「自主返納」が示す会社の受け止め方

コンプライアンスが厳しく問われるようになり、業務においても成果のため、コンプラ無視など絶対に許されない時代となりました。日本生命グループという、日本を代表する巨大企業グループに課されるコンプライアンスの水準はきわめて高いものです。日生の赤堀直樹副社長が、20日の決算会見で「グループ全体として重く受け止める」と発言したのはそうした自らの立場を踏まえたものといえます。
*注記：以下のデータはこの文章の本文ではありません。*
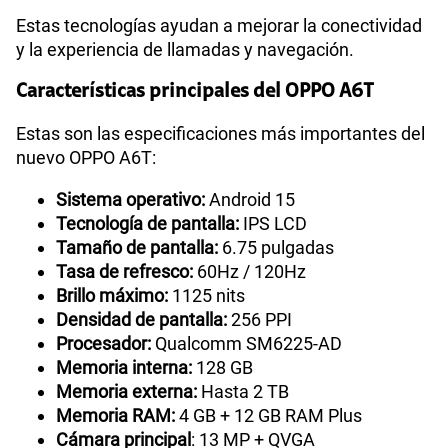
Estas tecnologías ayudan a mejorar la conectividad
y la experiencia de llamadas y navegación.
Características principales del OPPO A6T
Estas son las especificaciones más importantes del
nuevo OPPO A6T:
Sistema operativo:
Android 15
Tecnología de pantalla:
IPS LCD
Tamaño de pantalla:
6.75 pulgadas
Tasa de refresco:
60Hz / 120Hz
Brillo máximo:
1125 nits
Densidad de pantalla:
256 PPI
Procesador:
Qualcomm SM6225-AD
Memoria interna:
128 GB
Memoria externa:
Hasta 2 TB
Memoria RAM:
4 GB + 12 GB RAM Plus
Cámara principal
: 13 MP + QVGA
「信用」という、金融機関の根本を揺るがせる事態は、保険商品などを買う立場の一般消費者にとっても、会社の信頼を揺るがしかねない重大な不安となるでしょう。直接関係する金融法人業務担当役員、部長の減給処分に加え、現社長と会長、さらには筒井義信前会長までも報酬の一部を自主返納する意向ということで、少々混み入っている責任の取り方が、今回の事件の難しい責任の取り方を象徴していると感じます。

【図表1】経営責任

現場で不適切な行為があったことへの処分は減給などの懲戒。経営責任については、トップまでもが認めてしまうと、会社ぐるみの不正とも取られかねないことから、ぎりぎりの選択として自主返納を選んだのだろうと思います。